Simon pushed his glasses up onto the top of his head. That was the supper bell. The rest of it would have to wait until later.

He sat down with it again for half an hour before bed and it got more and more like a diary from an adventure novel as he progressed with it late into the night. Drawings of cave systems and a kind of code on some of the pages that someone had clearly made an effort to translate, right at the back. Then he noticed that the hand in the back half of the book was different to that of the beginning. He began to read more fully rather than skimming.

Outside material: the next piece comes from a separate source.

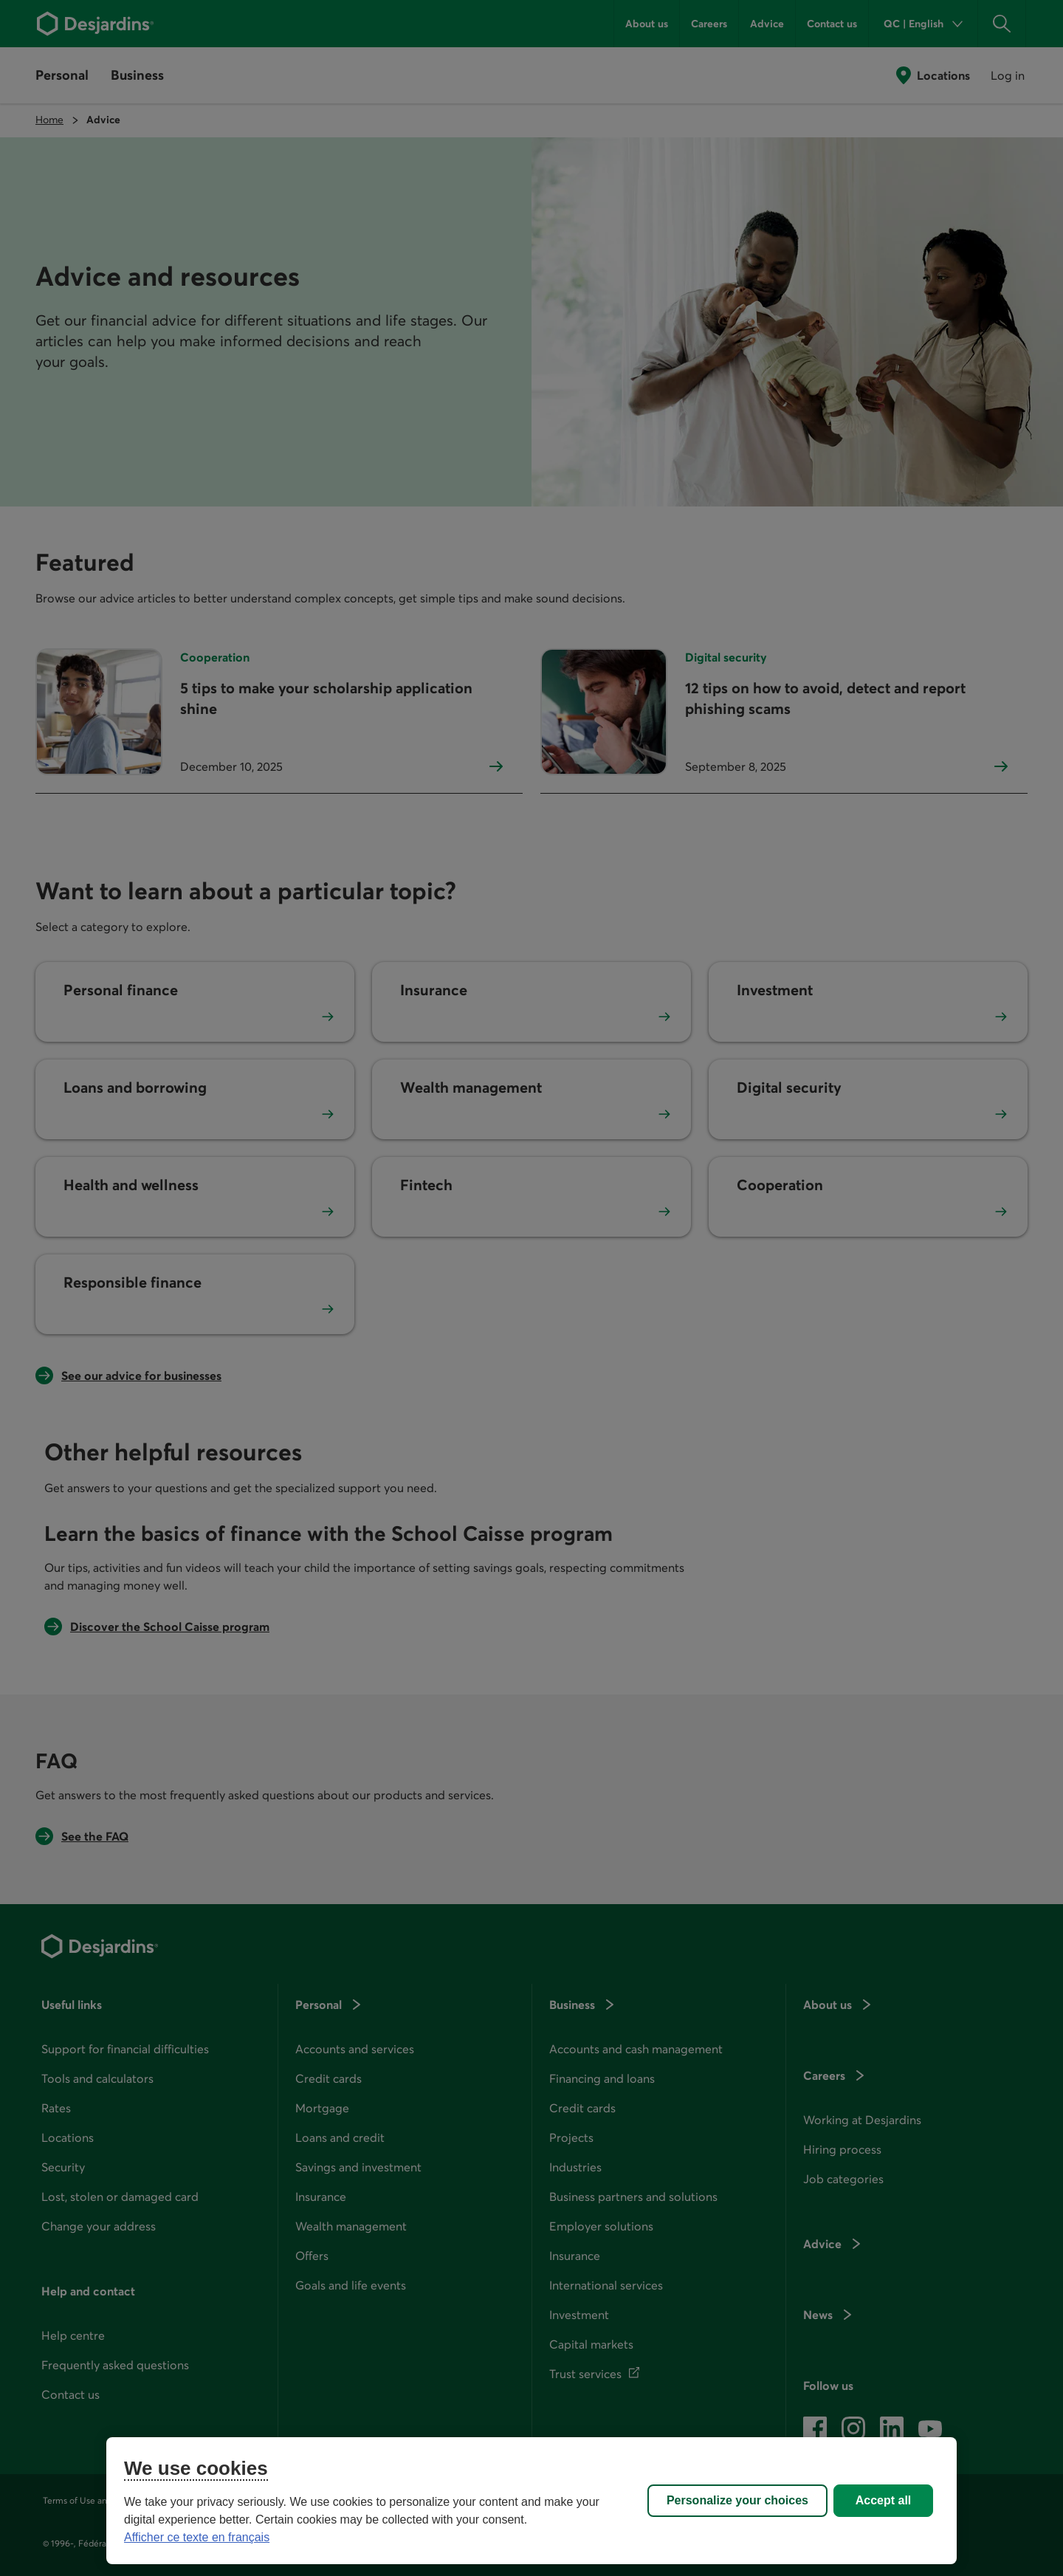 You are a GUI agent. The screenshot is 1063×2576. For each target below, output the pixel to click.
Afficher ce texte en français (196, 2537)
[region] (531, 2500)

When he got to the end he sighed and closed the back cover carefully. It made sense, as a story. Creatures that took on the form of humans and animals, hollowing them out from inside or absorbing their bodies and taking on their form; portals into another place…just up his jigger as a keen fan of Verne and Wells. But to insist it was real as Kennett had done…

Well.

He thought it over as he cleaned his teeth and readied himself for bed. It might explain why Mrs Leamington and Miss Royce were convinced they’d heard Miss Hall-Bridges return to the house, though. If one were living in a fantastical eighteenth-century story, not modern England.

He was still mulling it over as he fell asleep. That may have been the reason his dreams were turgid and peculiar. Kennett made an approach toward him and when Simon reached out and grasped the other man, he began to morph into a gelatinous creature whose touch burned Simon’s hands. He woke up at first light sweating, disturbed, and achingly aroused.

He needed to talk to the inhabitants of Courtfield House again if he was to make sense of the book. Or was he simply looking for a reason to see Kennett? He didn’t honestly know. For some reason his usual pragmatic approach to life had deserted him.